The CARE program provides a 15% monthly discount on gas and electric rates to low income households. To qualify, applicants must have incomes lower than 150% of federally established poverty guidelines.

Under the 1998 income guidelines, your household's annual gross income (before you pay taxes) must be no more than $17,400 if there are one or two people in your household. If you have three people in your household, the income limit is $20,500. If there are more than three people, add $4,100 for each additional person to calculate the income limit. (These guidelines are revised in March of each year.)

Medical baseline allowance

If you use extra energy to operate life-support equipment or have special heating or cooling needs because of a medical condition, you may be eligible to receive extra baseline quantities of electricity from your UDC. (Baseline quantities are the limited amounts of gas and electricity that all residential customers can buy each month at the lowest cost.) To receive a medical baseline quantity, you may have to certify that you are full-time resident of your home and provide a doctor's confirmation of your medical condition.

Let your UDC know if you depend on life-support equipment, so it can give your account special consideration if there's a need to interrupt utility service for repair, temporary power loss, or non-payment of the bill.

To apply for the CARE program or medical baseline quantities, contact your utility distribution company-Pacific Gas & Electric, San Diego Gas & Electric or Southern California Edison. Two of the three California UDC's have web pages with more information about the CARE program: Pacific Gas & Electric's CARE and Southern California Edison's CARE Rate Discount Program.

Consumer Action interviews....
The staff of the California Public Utilities Commission

Several key questions about the electric industry, posed by Consumer Action (CA), were answered by California Public Utilities Commission (CPUC) staff members in August 1998.

The CPUC is the agency responsible for ensuring that California's electric customers are provided with sufficient information to make informed decisions about buying electricity and are protected from unfair or abusive marketing practices.

The CPUC oversees the Electric Education Call Center (800-253-0500), an information resource for consumers; registers electric service providers (ESPs); enforces the requirement that ESPs must provide written notice of price, terms and conditions; and maintains the "Don't Call Me" list of consumers who do not want to receive sales calls from ESPs.

Consumers may contact the CPUC's Consumer Affairs Branch at 800-649-7570 to discuss specific problems and concerns about their electricity service. If the CPUC finds reason to suspect a pattern of customer abuses, it can initiate investigations into the ESP's business activities.

Residential and small business customers have the option of proceeding with a complaint against a registered ESP through the legal system or through the Commission.

CA would like to thank Valerie Beck of the CPUC for her help with this interview.

Are ESPs required to file any rate information with the CPUC?
Yes. ESPs must file their standard plan service offering with the Commission on a bi-annual basis.

What does the law require of ESPs on pricing information?
State law requires all ESPs to provide potential customers with a written notice of its prices, terms and conditions. If an ESP does not provide this information, don't buy from it. ESPs may use an indexed pricing offer that can be readily verified. Many are using the PX energy credit, plus or minus cents or [a given] percentage, such as the PX energy credit plus or minus 10%, or plus or minus 1 cent.

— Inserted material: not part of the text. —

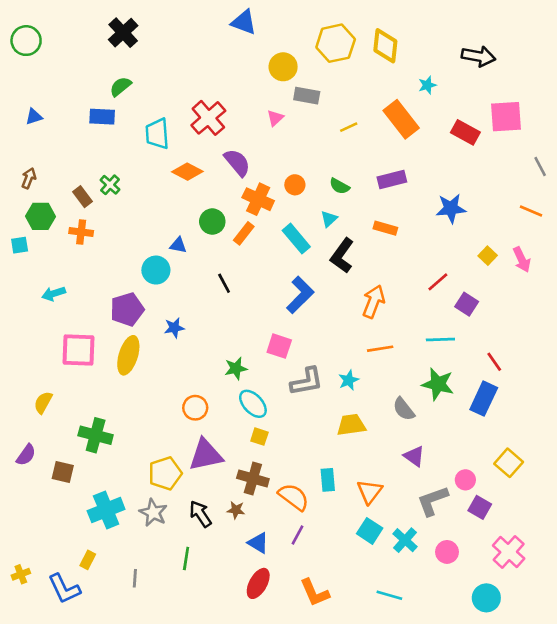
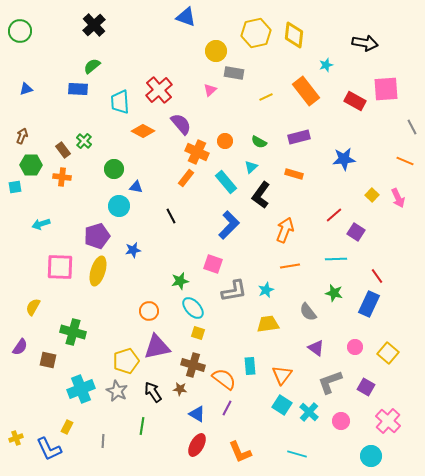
green circle: (212, 222) -> (114, 169), moved
green star: (438, 384) -> (334, 293), size x0.7
pink circle: (465, 480) -> (355, 347), moved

A number of ESPs listed on the CPUC's "List of Certified ESPs" told Consumer Action that they were on "inactive status" with the CPUC. How long can a company remain on the inactive list without losing its right to sell electricity?
ESPs on the inactive list may not sell electricity. ESPs with inactive status must submit the required items by July 1999 or lose their registration.

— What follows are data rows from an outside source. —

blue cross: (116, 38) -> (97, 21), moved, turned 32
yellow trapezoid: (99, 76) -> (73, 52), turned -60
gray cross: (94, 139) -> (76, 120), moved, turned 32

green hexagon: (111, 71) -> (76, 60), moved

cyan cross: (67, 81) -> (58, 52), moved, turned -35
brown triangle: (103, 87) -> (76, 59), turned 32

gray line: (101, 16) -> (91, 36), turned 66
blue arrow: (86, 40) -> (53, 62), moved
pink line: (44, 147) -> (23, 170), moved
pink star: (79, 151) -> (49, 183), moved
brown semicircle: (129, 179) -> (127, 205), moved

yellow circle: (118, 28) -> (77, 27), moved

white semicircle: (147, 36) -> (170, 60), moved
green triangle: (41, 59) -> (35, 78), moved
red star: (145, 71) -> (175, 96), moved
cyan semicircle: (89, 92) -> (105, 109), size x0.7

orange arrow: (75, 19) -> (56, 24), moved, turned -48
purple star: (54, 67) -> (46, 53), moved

It's obviously important to ask if an ESP is registered with the CPUC. But how can consumers be sure that the ESP they are considering is solvent and will honor contract terms?
Registered active ESPs must provide proof of financial, technical and operational viability to the Commission before they are allowed to solicit customers.

Is there any way that consumers can be sure that a "green power" company is really using its revenues to indirectly or directly build green power generating plants or encourage more green power generation by purchasing power from existing green power sources?
Yes, although ESPs selling green power do not have to own or build generation facilities. The California Energy Commission registers green power generators. Additionally, a private, non-profit entity, the Center For Resource Solutions, operates a program that provides a "Green-e" advertising logo that helps consumers identify providers of verifiably green electricity products.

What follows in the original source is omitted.